_DIRECTIONS FOR THIS TASK_
Exact reproduction of all the data is needed.

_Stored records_
- - - -

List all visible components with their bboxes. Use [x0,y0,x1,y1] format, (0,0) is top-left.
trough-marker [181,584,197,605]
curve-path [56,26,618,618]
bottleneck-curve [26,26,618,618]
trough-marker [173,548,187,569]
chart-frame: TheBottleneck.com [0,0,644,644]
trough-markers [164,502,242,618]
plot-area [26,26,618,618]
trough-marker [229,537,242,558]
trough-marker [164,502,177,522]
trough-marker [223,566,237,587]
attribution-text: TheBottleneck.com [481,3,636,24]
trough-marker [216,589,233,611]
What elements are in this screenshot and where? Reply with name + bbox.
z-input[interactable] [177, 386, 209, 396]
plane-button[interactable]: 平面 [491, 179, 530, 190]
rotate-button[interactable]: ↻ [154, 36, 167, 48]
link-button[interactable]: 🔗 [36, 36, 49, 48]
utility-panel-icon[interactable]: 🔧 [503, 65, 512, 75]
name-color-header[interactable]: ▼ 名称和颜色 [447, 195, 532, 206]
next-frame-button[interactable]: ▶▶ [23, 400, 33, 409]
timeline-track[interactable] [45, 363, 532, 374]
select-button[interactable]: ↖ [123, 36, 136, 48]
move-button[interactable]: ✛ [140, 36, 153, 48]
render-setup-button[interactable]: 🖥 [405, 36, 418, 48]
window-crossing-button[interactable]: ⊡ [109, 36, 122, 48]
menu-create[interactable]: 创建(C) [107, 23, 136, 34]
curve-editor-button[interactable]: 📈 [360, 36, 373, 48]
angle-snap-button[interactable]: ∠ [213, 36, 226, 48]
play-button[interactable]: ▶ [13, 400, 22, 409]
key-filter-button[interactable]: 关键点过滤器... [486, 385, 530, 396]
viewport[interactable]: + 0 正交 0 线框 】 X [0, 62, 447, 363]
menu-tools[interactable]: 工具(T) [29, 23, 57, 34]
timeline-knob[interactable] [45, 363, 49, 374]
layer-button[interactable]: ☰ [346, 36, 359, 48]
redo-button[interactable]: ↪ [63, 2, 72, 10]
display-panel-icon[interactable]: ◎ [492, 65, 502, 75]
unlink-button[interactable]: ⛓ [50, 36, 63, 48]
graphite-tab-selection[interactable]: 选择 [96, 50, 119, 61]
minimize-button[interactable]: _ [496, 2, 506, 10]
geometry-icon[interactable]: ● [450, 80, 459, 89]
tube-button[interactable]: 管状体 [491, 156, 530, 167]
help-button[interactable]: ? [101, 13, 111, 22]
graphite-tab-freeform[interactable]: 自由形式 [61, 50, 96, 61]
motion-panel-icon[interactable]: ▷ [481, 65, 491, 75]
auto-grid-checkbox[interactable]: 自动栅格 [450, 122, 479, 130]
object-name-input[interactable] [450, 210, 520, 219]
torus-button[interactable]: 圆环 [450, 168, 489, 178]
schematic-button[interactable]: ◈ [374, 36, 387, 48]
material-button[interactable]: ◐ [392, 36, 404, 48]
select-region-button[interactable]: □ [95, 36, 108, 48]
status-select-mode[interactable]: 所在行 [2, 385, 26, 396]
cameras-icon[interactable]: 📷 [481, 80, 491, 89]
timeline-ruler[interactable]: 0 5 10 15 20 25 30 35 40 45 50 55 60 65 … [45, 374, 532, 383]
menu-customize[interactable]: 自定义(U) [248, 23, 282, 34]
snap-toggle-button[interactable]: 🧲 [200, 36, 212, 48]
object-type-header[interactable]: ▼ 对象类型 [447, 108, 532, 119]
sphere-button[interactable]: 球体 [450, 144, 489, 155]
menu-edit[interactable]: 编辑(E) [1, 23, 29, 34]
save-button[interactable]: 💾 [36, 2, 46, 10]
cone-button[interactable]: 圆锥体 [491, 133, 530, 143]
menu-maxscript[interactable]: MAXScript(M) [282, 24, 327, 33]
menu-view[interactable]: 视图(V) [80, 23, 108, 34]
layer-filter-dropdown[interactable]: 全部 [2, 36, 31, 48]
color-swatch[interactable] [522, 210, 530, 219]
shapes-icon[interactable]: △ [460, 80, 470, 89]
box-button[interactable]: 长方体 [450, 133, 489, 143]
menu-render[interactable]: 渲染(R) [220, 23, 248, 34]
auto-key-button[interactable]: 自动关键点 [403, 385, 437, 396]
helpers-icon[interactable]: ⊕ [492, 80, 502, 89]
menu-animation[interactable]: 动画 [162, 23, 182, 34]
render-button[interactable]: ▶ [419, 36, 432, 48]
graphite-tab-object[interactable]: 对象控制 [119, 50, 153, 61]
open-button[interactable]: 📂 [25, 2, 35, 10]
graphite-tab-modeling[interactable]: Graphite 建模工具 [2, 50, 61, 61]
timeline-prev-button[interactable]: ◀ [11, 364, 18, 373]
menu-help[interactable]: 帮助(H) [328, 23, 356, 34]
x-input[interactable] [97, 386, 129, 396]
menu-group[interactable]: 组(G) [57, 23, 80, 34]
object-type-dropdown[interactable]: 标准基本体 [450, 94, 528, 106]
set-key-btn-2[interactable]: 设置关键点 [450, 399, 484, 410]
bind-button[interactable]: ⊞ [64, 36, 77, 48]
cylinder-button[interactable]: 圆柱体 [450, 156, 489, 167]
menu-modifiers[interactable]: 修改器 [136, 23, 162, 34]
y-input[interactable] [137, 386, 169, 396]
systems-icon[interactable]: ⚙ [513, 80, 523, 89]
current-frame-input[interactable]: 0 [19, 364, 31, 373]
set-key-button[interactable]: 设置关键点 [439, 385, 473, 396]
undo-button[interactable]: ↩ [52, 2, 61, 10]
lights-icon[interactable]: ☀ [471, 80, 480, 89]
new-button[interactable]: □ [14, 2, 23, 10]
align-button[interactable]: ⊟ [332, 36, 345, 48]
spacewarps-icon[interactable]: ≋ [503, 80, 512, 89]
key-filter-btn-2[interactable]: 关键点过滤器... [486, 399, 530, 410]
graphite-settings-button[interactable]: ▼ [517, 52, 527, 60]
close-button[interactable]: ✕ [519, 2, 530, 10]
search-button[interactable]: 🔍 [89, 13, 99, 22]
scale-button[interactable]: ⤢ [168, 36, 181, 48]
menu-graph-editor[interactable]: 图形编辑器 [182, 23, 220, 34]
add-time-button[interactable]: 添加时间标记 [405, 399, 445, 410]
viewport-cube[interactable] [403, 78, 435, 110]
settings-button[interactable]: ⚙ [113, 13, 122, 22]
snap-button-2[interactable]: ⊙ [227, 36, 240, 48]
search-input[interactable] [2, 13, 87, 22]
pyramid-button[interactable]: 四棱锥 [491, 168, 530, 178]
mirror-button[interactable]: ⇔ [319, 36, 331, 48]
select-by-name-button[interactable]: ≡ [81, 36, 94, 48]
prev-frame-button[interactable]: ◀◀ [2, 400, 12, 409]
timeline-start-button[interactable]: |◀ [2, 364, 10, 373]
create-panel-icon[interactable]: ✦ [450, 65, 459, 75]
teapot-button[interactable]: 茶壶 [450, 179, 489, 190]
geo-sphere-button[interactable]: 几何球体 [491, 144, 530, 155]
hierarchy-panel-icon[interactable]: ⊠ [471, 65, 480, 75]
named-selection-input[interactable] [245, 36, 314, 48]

- - - -

_WRITTEN REPLY_
List all visible components with their bboxes. Use [x0,y0,x1,y1] format, (0,0) is top-left.
trough-marker [181,584,197,605]
curve-path [56,26,618,618]
bottleneck-curve [26,26,618,618]
trough-marker [173,548,187,569]
chart-frame: TheBottleneck.com [0,0,644,644]
trough-markers [164,502,242,618]
plot-area [26,26,618,618]
trough-marker [229,537,242,558]
trough-marker [164,502,177,522]
trough-marker [223,566,237,587]
attribution-text: TheBottleneck.com [481,3,636,24]
trough-marker [216,589,233,611]
What elements are in this screenshot and where? Reply with name + bbox.
z-input[interactable] [177, 386, 209, 396]
plane-button[interactable]: 平面 [491, 179, 530, 190]
rotate-button[interactable]: ↻ [154, 36, 167, 48]
link-button[interactable]: 🔗 [36, 36, 49, 48]
utility-panel-icon[interactable]: 🔧 [503, 65, 512, 75]
name-color-header[interactable]: ▼ 名称和颜色 [447, 195, 532, 206]
next-frame-button[interactable]: ▶▶ [23, 400, 33, 409]
timeline-track[interactable] [45, 363, 532, 374]
select-button[interactable]: ↖ [123, 36, 136, 48]
move-button[interactable]: ✛ [140, 36, 153, 48]
render-setup-button[interactable]: 🖥 [405, 36, 418, 48]
window-crossing-button[interactable]: ⊡ [109, 36, 122, 48]
menu-create[interactable]: 创建(C) [107, 23, 136, 34]
curve-editor-button[interactable]: 📈 [360, 36, 373, 48]
angle-snap-button[interactable]: ∠ [213, 36, 226, 48]
play-button[interactable]: ▶ [13, 400, 22, 409]
key-filter-button[interactable]: 关键点过滤器... [486, 385, 530, 396]
viewport[interactable]: + 0 正交 0 线框 】 X [0, 62, 447, 363]
menu-tools[interactable]: 工具(T) [29, 23, 57, 34]
timeline-knob[interactable] [45, 363, 49, 374]
layer-button[interactable]: ☰ [346, 36, 359, 48]
redo-button[interactable]: ↪ [63, 2, 72, 10]
display-panel-icon[interactable]: ◎ [492, 65, 502, 75]
unlink-button[interactable]: ⛓ [50, 36, 63, 48]
graphite-tab-selection[interactable]: 选择 [96, 50, 119, 61]
minimize-button[interactable]: _ [496, 2, 506, 10]
geometry-icon[interactable]: ● [450, 80, 459, 89]
tube-button[interactable]: 管状体 [491, 156, 530, 167]
help-button[interactable]: ? [101, 13, 111, 22]
graphite-tab-freeform[interactable]: 自由形式 [61, 50, 96, 61]
motion-panel-icon[interactable]: ▷ [481, 65, 491, 75]
auto-grid-checkbox[interactable]: 自动栅格 [450, 122, 479, 130]
object-name-input[interactable] [450, 210, 520, 219]
torus-button[interactable]: 圆环 [450, 168, 489, 178]
schematic-button[interactable]: ◈ [374, 36, 387, 48]
material-button[interactable]: ◐ [392, 36, 404, 48]
select-region-button[interactable]: □ [95, 36, 108, 48]
status-select-mode[interactable]: 所在行 [2, 385, 26, 396]
cameras-icon[interactable]: 📷 [481, 80, 491, 89]
timeline-ruler[interactable]: 0 5 10 15 20 25 30 35 40 45 50 55 60 65 … [45, 374, 532, 383]
menu-customize[interactable]: 自定义(U) [248, 23, 282, 34]
snap-toggle-button[interactable]: 🧲 [200, 36, 212, 48]
object-type-header[interactable]: ▼ 对象类型 [447, 108, 532, 119]
sphere-button[interactable]: 球体 [450, 144, 489, 155]
menu-edit[interactable]: 编辑(E) [1, 23, 29, 34]
save-button[interactable]: 💾 [36, 2, 46, 10]
cone-button[interactable]: 圆锥体 [491, 133, 530, 143]
menu-maxscript[interactable]: MAXScript(M) [282, 24, 327, 33]
menu-view[interactable]: 视图(V) [80, 23, 108, 34]
layer-filter-dropdown[interactable]: 全部 [2, 36, 31, 48]
color-swatch[interactable] [522, 210, 530, 219]
shapes-icon[interactable]: △ [460, 80, 470, 89]
box-button[interactable]: 长方体 [450, 133, 489, 143]
menu-render[interactable]: 渲染(R) [220, 23, 248, 34]
auto-key-button[interactable]: 自动关键点 [403, 385, 437, 396]
helpers-icon[interactable]: ⊕ [492, 80, 502, 89]
menu-animation[interactable]: 动画 [162, 23, 182, 34]
render-button[interactable]: ▶ [419, 36, 432, 48]
graphite-tab-object[interactable]: 对象控制 [119, 50, 153, 61]
open-button[interactable]: 📂 [25, 2, 35, 10]
graphite-tab-modeling[interactable]: Graphite 建模工具 [2, 50, 61, 61]
timeline-prev-button[interactable]: ◀ [11, 364, 18, 373]
menu-help[interactable]: 帮助(H) [328, 23, 356, 34]
x-input[interactable] [97, 386, 129, 396]
menu-group[interactable]: 组(G) [57, 23, 80, 34]
object-type-dropdown[interactable]: 标准基本体 [450, 94, 528, 106]
set-key-btn-2[interactable]: 设置关键点 [450, 399, 484, 410]
bind-button[interactable]: ⊞ [64, 36, 77, 48]
cylinder-button[interactable]: 圆柱体 [450, 156, 489, 167]
menu-modifiers[interactable]: 修改器 [136, 23, 162, 34]
y-input[interactable] [137, 386, 169, 396]
systems-icon[interactable]: ⚙ [513, 80, 523, 89]
current-frame-input[interactable]: 0 [19, 364, 31, 373]
set-key-button[interactable]: 设置关键点 [439, 385, 473, 396]
undo-button[interactable]: ↩ [52, 2, 61, 10]
lights-icon[interactable]: ☀ [471, 80, 480, 89]
new-button[interactable]: □ [14, 2, 23, 10]
align-button[interactable]: ⊟ [332, 36, 345, 48]
spacewarps-icon[interactable]: ≋ [503, 80, 512, 89]
key-filter-btn-2[interactable]: 关键点过滤器... [486, 399, 530, 410]
graphite-settings-button[interactable]: ▼ [517, 52, 527, 60]
close-button[interactable]: ✕ [519, 2, 530, 10]
search-button[interactable]: 🔍 [89, 13, 99, 22]
scale-button[interactable]: ⤢ [168, 36, 181, 48]
menu-graph-editor[interactable]: 图形编辑器 [182, 23, 220, 34]
add-time-button[interactable]: 添加时间标记 [405, 399, 445, 410]
viewport-cube[interactable] [403, 78, 435, 110]
settings-button[interactable]: ⚙ [113, 13, 122, 22]
snap-button-2[interactable]: ⊙ [227, 36, 240, 48]
search-input[interactable] [2, 13, 87, 22]
pyramid-button[interactable]: 四棱锥 [491, 168, 530, 178]
mirror-button[interactable]: ⇔ [319, 36, 331, 48]
select-by-name-button[interactable]: ≡ [81, 36, 94, 48]
prev-frame-button[interactable]: ◀◀ [2, 400, 12, 409]
timeline-start-button[interactable]: |◀ [2, 364, 10, 373]
create-panel-icon[interactable]: ✦ [450, 65, 459, 75]
teapot-button[interactable]: 茶壶 [450, 179, 489, 190]
geo-sphere-button[interactable]: 几何球体 [491, 144, 530, 155]
hierarchy-panel-icon[interactable]: ⊠ [471, 65, 480, 75]
named-selection-input[interactable] [245, 36, 314, 48]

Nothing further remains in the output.